It was so large that organizers divided the protest against gay marriage into three columns with everyone merging in a park next to the Eiffel Tower. Organizers say 800,000 turned out while police put the total at a still impressive 340,000.
France’s Socialist government is planning to change the law this year.
But the demonstrators, backed by the Catholic Church and the right-wing opposition, argue it would undermine an essential building block of society.
The “Demo for all” event was being led by a charismatic comedian known as Frigide Barjot, who tweeted that the “crowd is immense” and told French TV that gay marriage “makes no sense” because a child should be born to a man and woman.
Although France allows civil unions between same-sex couples, Francois Hollande made a pledge to extend their rights part of his presidential campaign.
Centre-right UMP President Jean-Francois Cope said the rally would be a “test” for the president because there were “clearly millions of French people who are probably concerned by this reform”.
The far-right National Front is also opposed to the change, although its leader Marine Le Pen stayed away from the march, arguing the issue was a diversion by politicians from France’s real problems.
Despite the support of the Church and political right, the organisers are keen to stress their movement is non-political and non-religious, and in no way directed against homosexuals, BBC Paris correspondent Hugh Schofield reports.
An opinion poll of almost 1,000 people published by Le Nouvel Observateur newspaper at the weekend suggested that 56% supported gay marriage, while 50% disapproved of gay adoption.
The poll also said that 52% of those questioned disapproved of the Church’s stand against the legislation.
Earlier polls had indicated stronger support for the legalisation of gay marriage.
The protests come at a bad time for President Hollande who is struggling after a series of unforced errors in implementing his anti-rich, anti-business agenda.
But now as he starts 2013 and his eighth month as president, the Socialist’s clumsy handling of those promises has turned the public mood against him, created the impression among many entrepreneurs that he is anti-business and prompted smirking foreign leaders to offer refuge to French tax exiles.
Although Hollande and his parliamentary allies can look forward to a four-year run before facing re-election, those policy and PR gaffes risk hobbling him just as he embarks on what could be the decisive phase of his five-year mandate, with plans to set in motion long talked about labor, welfare and pension reforms in the euro zone’s second largest economy.
Mass protests in the streets have thwarted French presidents before, as have economic pressure and lobbying by business.
“He is struggling to explain the general sense of what he is doing. He needs to find a central message that is simple, credible and sounds like it will bring people benefits,” said veteran political communications consultant Denis Pingaud.
From the very beginning of his mandate, Hollande has had to walk a narrow political tight rope.
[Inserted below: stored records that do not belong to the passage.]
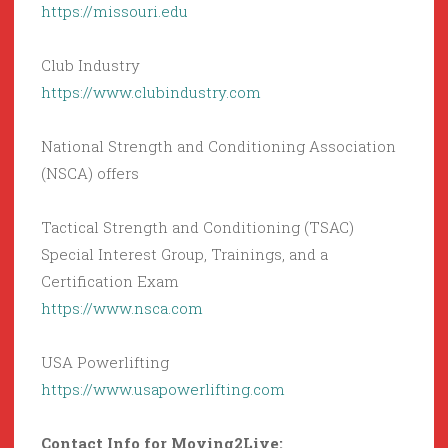
https://missouri.edu
Club Industry
https://www.clubindustry.com
National Strength and Conditioning Association
(NSCA) offers
Tactical Strength and Conditioning (TSAC)
Special Interest Group, Trainings, and a
Certification Exam
https://www.nsca.com
USA Powerlifting
https://www.usapowerlifting.com
Contact Info for Moving2Live: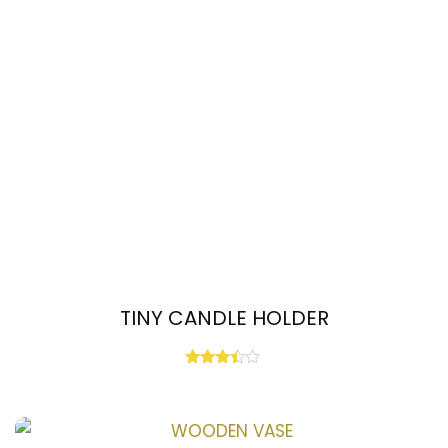
TINY CANDLE HOLDER
Rated
3.33
out of
5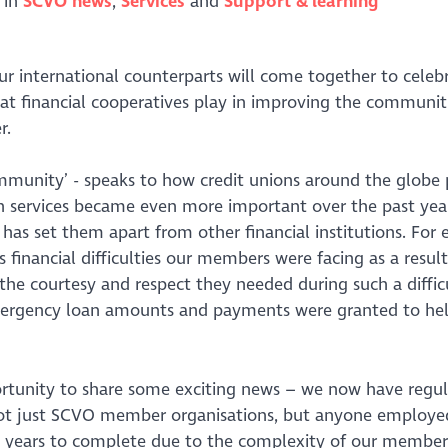
 in
SCVO news
Services
Support & learning
 international counterparts will come together to celeb
at financial cooperatives play in improving the communit
r.
ommunity’ - speaks to how credit unions around the globe 
ion services became even more important over the past yea
 has set them apart from other financial institutions. For
inancial difficulties our members were facing as a result
the courtesy and respect they needed during such a diffic
mergency loan amounts and payments were granted to he
ortunity to share some exciting news – we now have regu
ot just SCVO member organisations, but anyone employe
ew years to complete due to the complexity of our member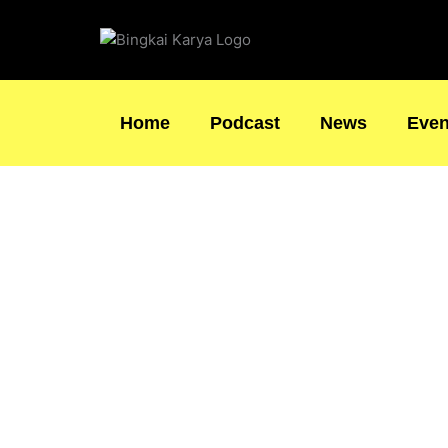
Skip
to
content
Home
Podcast
News
Even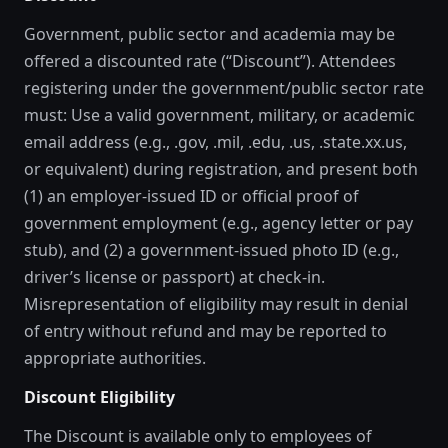
Government, public sector and academia may be
offered a discounted rate (“Discount”). Attendees
registering under the government/public sector rate
must: Use a valid government, military, or academic
email address (e.g., .gov, .mil, .edu, .us, .state.xx.us,
or equivalent) during registration, and present both
(1) an employer-issued ID or official proof of
government employment (e.g., agency letter or pay
stub), and (2) a government-issued photo ID (e.g.,
driver’s license or passport) at check-in.
Misrepresentation of eligibility may result in denial
of entry without refund and may be reported to
appropriate authorities.
Discount Eligibility
The Discount is available only to employees of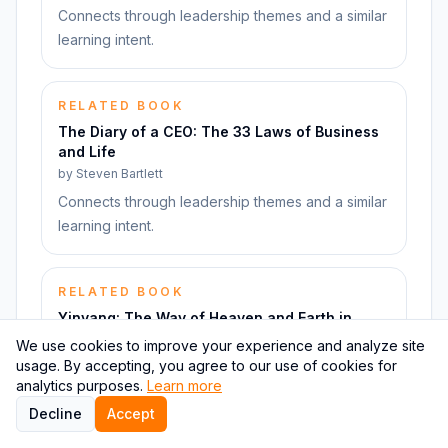
Connects through leadership themes and a similar
learning intent.
RELATED BOOK
The Diary of a CEO: The 33 Laws of Business
and Life
by
Steven Bartlett
Connects through leadership themes and a similar
learning intent.
RELATED BOOK
Yinyang: The Way of Heaven and Earth in
Chinese Thought and Culture
We use cookies to improve your experience and analyze site
by
Robin R. Wang
usage. By accepting, you agree to our use of cookies for
analytics purposes.
Learn more
Connects through leadership themes and a similar
learning intent.
Decline
Accept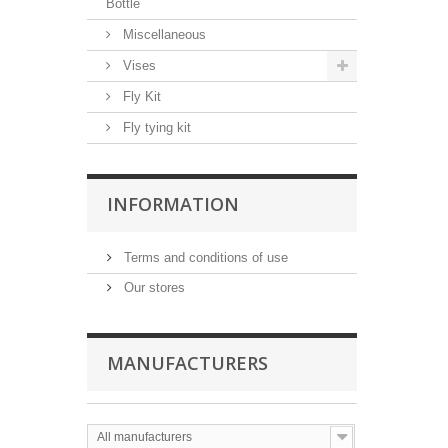
Bottle
Miscellaneous
Vises
Fly Kit
Fly tying kit
INFORMATION
Terms and conditions of use
Our stores
MANUFACTURERS
All manufacturers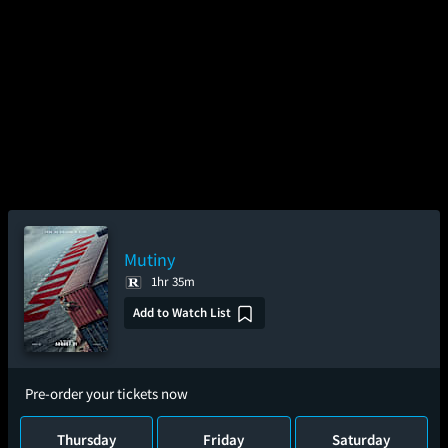
Mutiny
1hr 35m
Add to Watch List
Pre-order your tickets now
Thursday
Friday
Saturday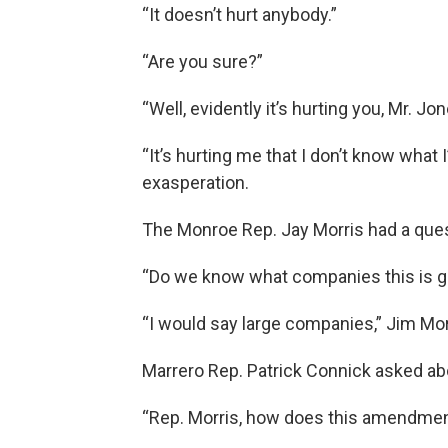
“It doesn’t hurt anybody.”
“Are you sure?”
“Well, evidently it’s hurting you, Mr. Jon
“It’s hurting me that I don’t know what
exasperation.
The Monroe Rep. Jay Morris had a ques
“Do we know what companies this is goi
“I would say large companies,” Jim Morr
Marrero Rep. Patrick Connick asked ab
“Rep. Morris, how does this amendment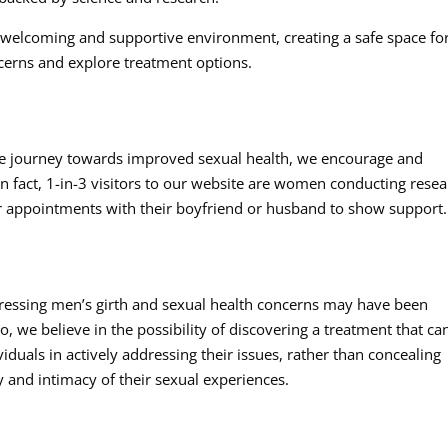
a welcoming and supportive environment, creating a safe space fo
cerns and explore treatment options.
n the journey towards improved sexual health, we encourage and
n fact, 1-in-3 visitors to our website are women conducting rese
 for appointments with their boyfriend or husband to show support.
ressing men’s girth and sexual health concerns may have been
 we believe in the possibility of discovering a treatment that ca
ividuals in actively addressing their issues, rather than concealing
y and intimacy of their sexual experiences.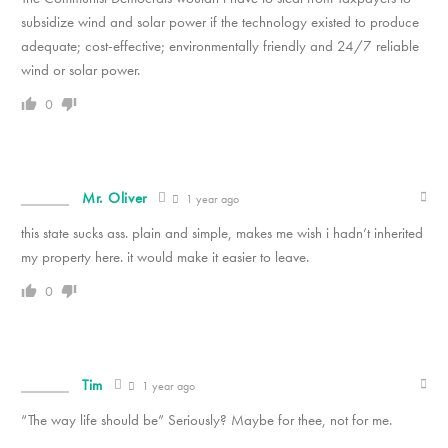
subsidize wind and solar power if the technology existed to produce
adequate; cost-effective; environmentally friendly and 24/7 reliable
wind or solar power.
0
Mr. Oliver
1 year ago
this state sucks ass. plain and simple, makes me wish i hadn’t inherited
my property here. it would make it easier to leave.
0
Tim
1 year ago
“The way life should be” Seriously? Maybe for thee, not for me.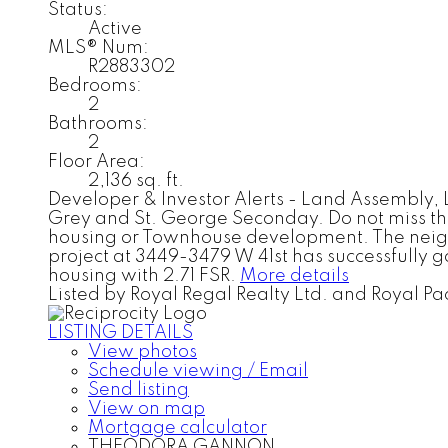
Status:
Active
MLS® Num:
R2883302
Bedrooms:
2
Bathrooms:
2
Floor Area:
2,136 sq. ft.
Developer & Investor Alerts - Land Assembly, L
Grey and St. George Seconday. Do not miss the d
housing or Townhouse development. The neighbo
project at 3449-3479 W 41st has successfully g
housing with 2.71 FSR.
More details
Listed by Royal Regal Realty Ltd. and Royal Pac
LISTING DETAILS
View photos
Schedule viewing / Email
Send listing
View on map
Mortgage calculator
THEODORA GANNON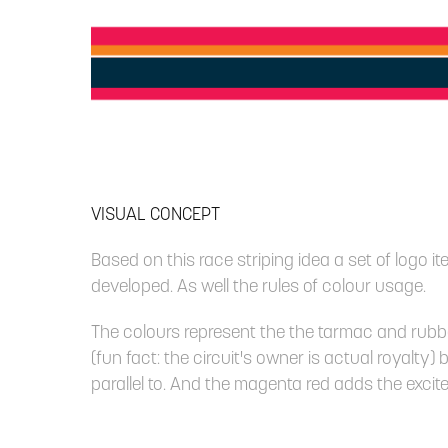
VISUAL CONCEPT
Based on this race striping idea a set of logo 
developed. As well the rules of colour usage.
The colours represent the the tarmac and rubbe
(fun fact: the circuit's owner is actual royalty)
parallel to. And the magenta red adds the excit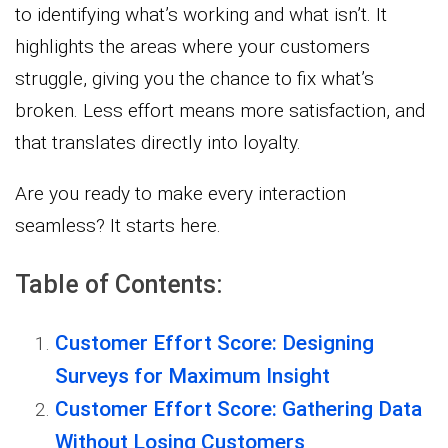
to identifying what’s working and what isn’t. It
highlights the areas where your customers
struggle, giving you the chance to fix what’s
broken. Less effort means more satisfaction, and
that translates directly into loyalty.
Are you ready to make every interaction
seamless? It starts here.
Table of Contents:
Customer Effort Score: Designing
Surveys for Maximum Insight
Customer Effort Score: Gathering Data
Without Losing Customers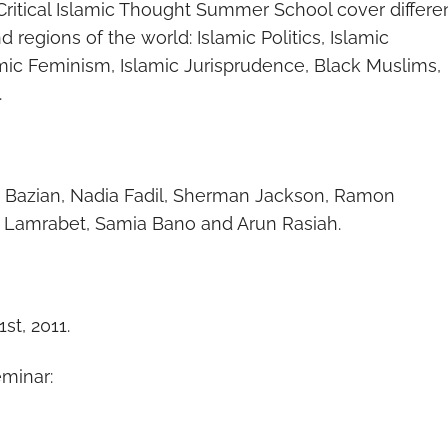
 Critical Islamic Thought Summer School cover differe
nd regions of the world: Islamic Politics, Islamic
lamic Feminism, Islamic Jurisprudence, Black Muslims,
.
 Bazian, Nadia Fadil, Sherman Jackson, Ramon
a Lamrabet, Samia Bano and Arun Rasiah.
st, 2011.
eminar: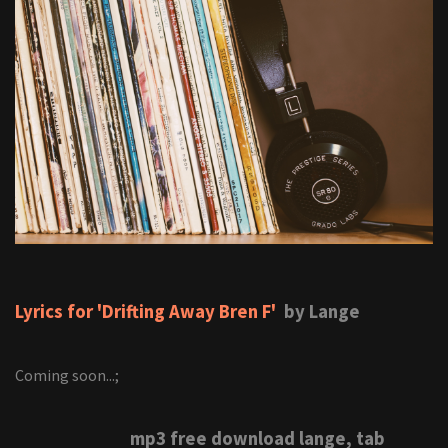
Lyrics for 'Drifting Away Bren F'
by Lange
Coming soon...;
mp3 free download lange, tab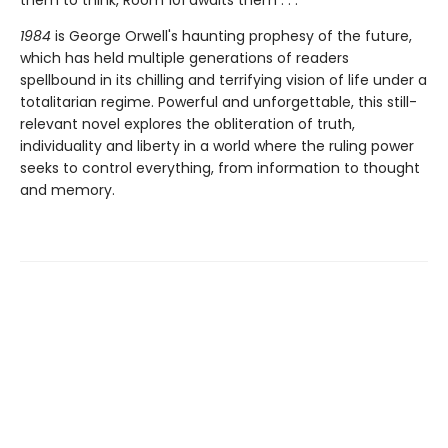
them to think, Room 101 awaits them . . .
1984
is George Orwell's haunting prophesy of the future,
which has held multiple generations of readers
spellbound in its chilling and terrifying vision of life under a
totalitarian regime. Powerful and unforgettable, this still-
relevant novel explores the obliteration of truth,
individuality and liberty in a world where the ruling power
seeks to control everything, from information to thought
and memory.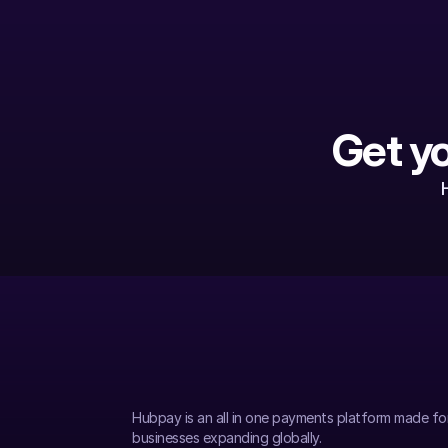
Get y
Hubpay is an all in one payments platform made fo
businesses expanding globally.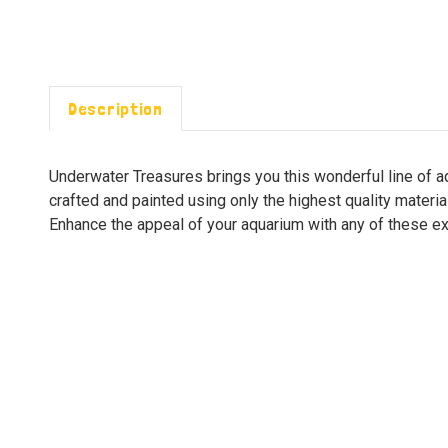
Description
Underwater Treasures brings you this wonderful line of 
crafted and painted using only the highest quality materi
Enhance the appeal of your aquarium with any of these exc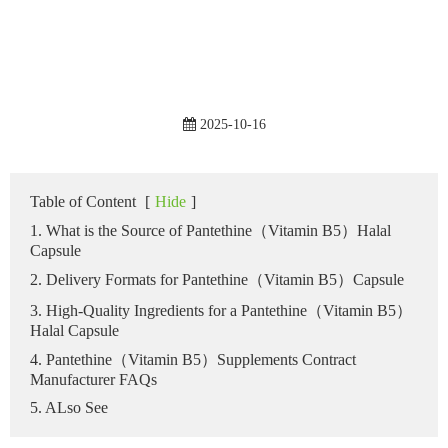
2025-10-16
Table of Content
[
Hide
]
1. What is the Source of Pantethine（Vitamin B5）Halal
Capsule
2. Delivery Formats for Pantethine（Vitamin B5）Capsule
3. High-Quality Ingredients for a Pantethine（Vitamin B5）
Halal Capsule
4. Pantethine（Vitamin B5）Supplements Contract
Manufacturer FAQs
5. ALso See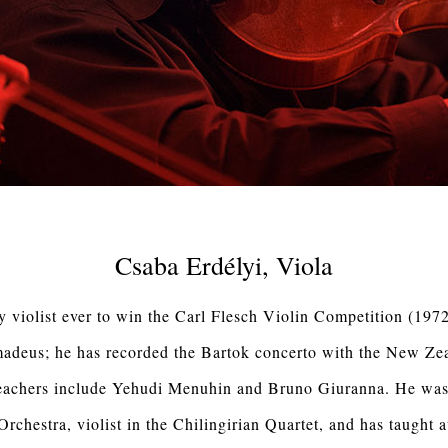
Csaba Erdélyi, Viola
y violist ever to win the Carl Flesch Violin Competition (1972
madeus; he has recorded the Bartok concerto with the New Z
teachers include Yehudi Menuhin and Bruno Giuranna. He was 
chestra, violist in the Chilingirian Quartet, and has taught a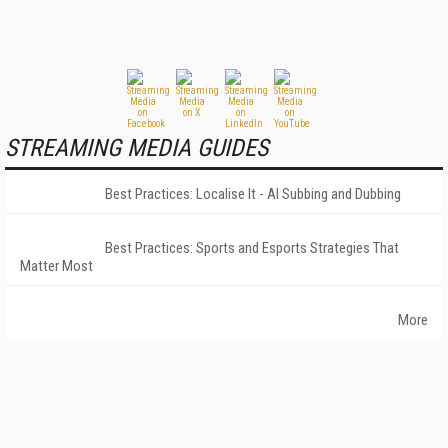
STREAMING MEDIA GUIDES
Best Practices: Localise It - AI Subbing and Dubbing
Best Practices: Sports and Esports Strategies That
Matter Most
More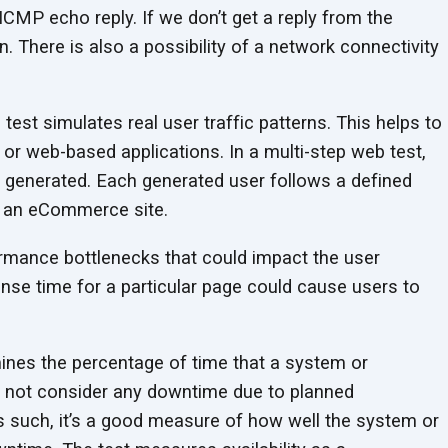
ICMP echo reply. If we don’t get a reply from the
n. There is also a possibility of a network connectivity
test simulates real user traffic patterns. This helps to
 or web-based applications. In a multi-step web test,
are generated. Each generated user follows a defined
n an eCommerce site.
ormance bottlenecks that could impact the user
nse time for a particular page could cause users to
ines the percentage of time that a system or
oes not consider any downtime due to planned
 such, it’s a good measure of how well the system or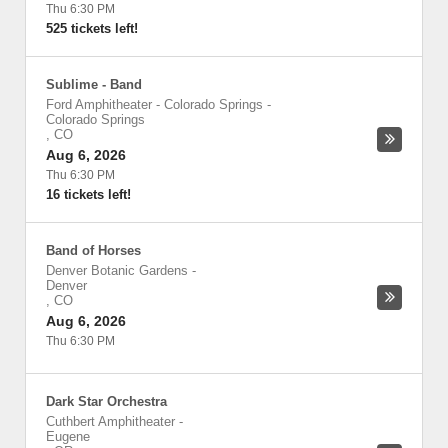
Thu 6:30 PM
525 tickets left!
Sublime - Band
Ford Amphitheater - Colorado Springs
-
Colorado Springs
,
CO
Aug 6, 2026
Thu 6:30 PM
16 tickets left!
Band of Horses
Denver Botanic Gardens
-
Denver
,
CO
Aug 6, 2026
Thu 6:30 PM
Dark Star Orchestra
Cuthbert Amphitheater
-
Eugene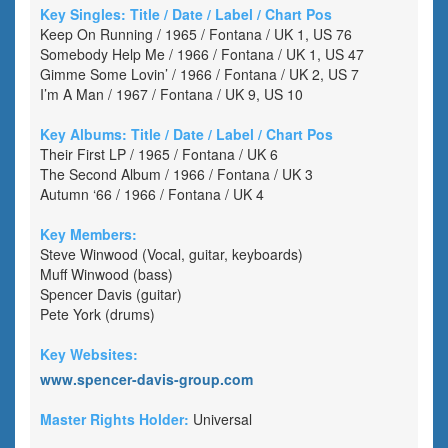
Key Singles: Title / Date / Label / Chart Pos
Keep On Running / 1965 / Fontana / UK 1, US 76
Somebody Help Me / 1966 / Fontana / UK 1, US 47
Gimme Some Lovin’ / 1966 / Fontana / UK 2, US 7
I’m A Man / 1967 / Fontana / UK 9, US 10
Key Albums: Title / Date / Label / Chart Pos
Their First LP / 1965 / Fontana / UK 6
The Second Album / 1966 / Fontana / UK 3
Autumn ‘66 / 1966 / Fontana / UK 4
Key Members:
Steve Winwood (Vocal, guitar, keyboards)
Muff Winwood (bass)
Spencer Davis (guitar)
Pete York (drums)
Key Websites:
www.spencer-davis-group.com
Master Rights Holder:
Universal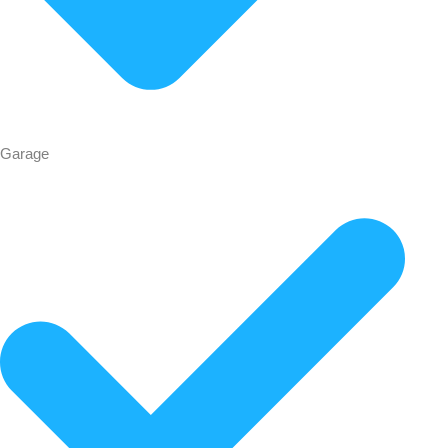
Garage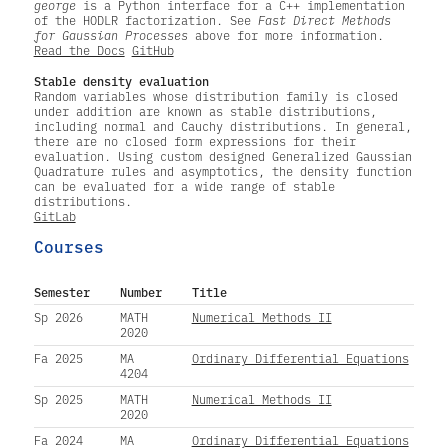
george
is a Python interface for a C++ implementation
of the HODLR factorization. See
Fast Direct Methods
for Gaussian Processes
above for more information.
Read the Docs
GitHub
Stable density evaluation
Random variables whose distribution family is closed
under addition are known as stable distributions,
including normal and Cauchy distributions. In general,
there are no closed form expressions for their
evaluation. Using custom designed Generalized Gaussian
Quadrature rules and asymptotics, the density function
can be evaluated for a wide range of stable
distributions.
GitLab
Courses
Semester
Number
Title
Sp 2026
MATH
Numerical Methods II
2020
Fa 2025
MA
Ordinary Differential Equations
4204
Sp 2025
MATH
Numerical Methods II
2020
Fa 2024
MA
Ordinary Differential Equations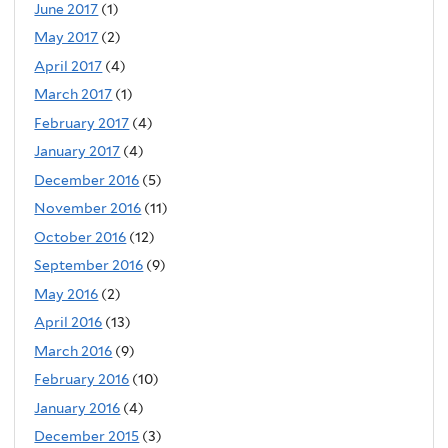
June 2017
(1)
May 2017
(2)
April 2017
(4)
March 2017
(1)
February 2017
(4)
January 2017
(4)
December 2016
(5)
November 2016
(11)
October 2016
(12)
September 2016
(9)
May 2016
(2)
April 2016
(13)
March 2016
(9)
February 2016
(10)
January 2016
(4)
December 2015
(3)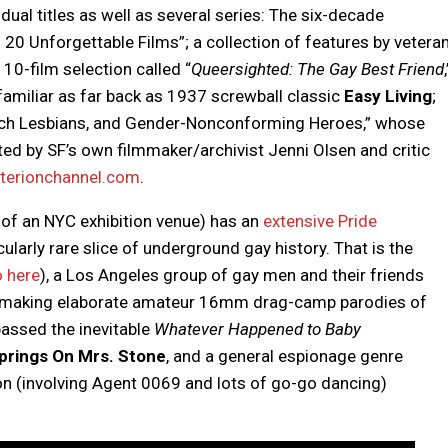
idual titles as well as several series: The six-decade
 20 Unforgettable Films”; a collection of features by vetera
g 10-film selection called “
Queersighted: The Gay Best Friend
,
familiar as far back as 1937 screwball classic
Easy Living
;
tch Lesbians, and Gender-Nonconforming Heroes,” whose
ed by SF’s own filmmaker/archivist Jenni Olsen and critic
terionchannel.com
.
of an NYC exhibition venue) has an
extensive Pride
ularly rare slice of underground gay history. That is the
o here
), a Los Angeles group of gay men and their friends
making elaborate amateur 16mm drag-camp parodies of
assed the inevitable
Whatever Happened to Baby
rings On Mrs. Stone
, and a general espionage genre
n (involving Agent 0069 and lots of go-go dancing)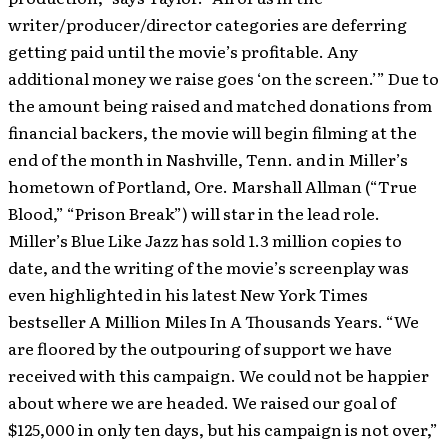
writer/producer/director categories are deferring
getting paid until the movie’s profitable. Any
additional money we raise goes ‘on the screen.’” Due to
the amount being raised and matched donations from
financial backers, the movie will begin filming at the
end of the month in Nashville, Tenn. and in Miller’s
hometown of Portland, Ore. Marshall Allman (“True
Blood,” “Prison Break”) will star in the lead role.
Miller’s Blue Like Jazz has sold 1.3 million copies to
date, and the writing of the movie’s screenplay was
even highlighted in his latest New York Times
bestseller A Million Miles In A Thousands Years. “We
are floored by the outpouring of support we have
received with this campaign. We could not be happier
about where we are headed. We raised our goal of
$125,000 in only ten days, but his campaign is not over,”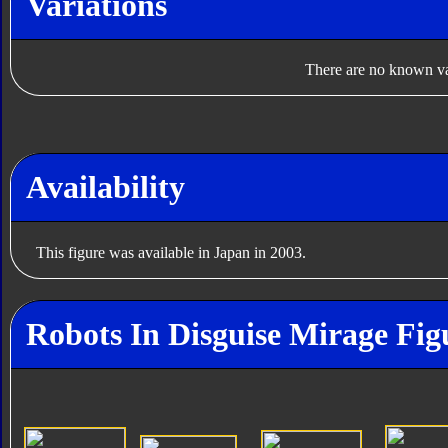
Variations
There are no known var
Availability
This figure was available in Japan in 2003.
Robots In Disguise Mirage Fig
Investors had long viewed him warily, especially since he declared a year ago that the “world of finance” was his enemy; meanwhile ordinary voters are impatient to see promised improvements in living standards.
If business feels scorned, voters, too, feel let down, by a failure to tackle a jobs crisis and by the fact that his most emblematic promise, a 75-percent tax rate on income above 1 million euros ($1.3 million), has been ruled unconstitutional.
Long in the doldrums, Hollande’s approval rating slid by a further four points in an Ifop opinion poll published this week to 37 percent. Another survey found three people in four doubt he can keep a promise to stem rising unemployment by end-2013.
The entire Euro-zone is in recession as fallout from the Greek, Spanish, and Italian debt troubles have slowed the economies of all. The unemployment rate for the EU is 11.8% — a record — and is two million higher than last year. Hollande’s policies do not promise growth on the scale he imagines, nor will his tax plans bring in the revenue he desires.
In short, the gay marriage protest is another indication that the French people have little confidence — a little liking — for Hollande and while they might like the idea of soaking the rich, they like the idea of economic growth more.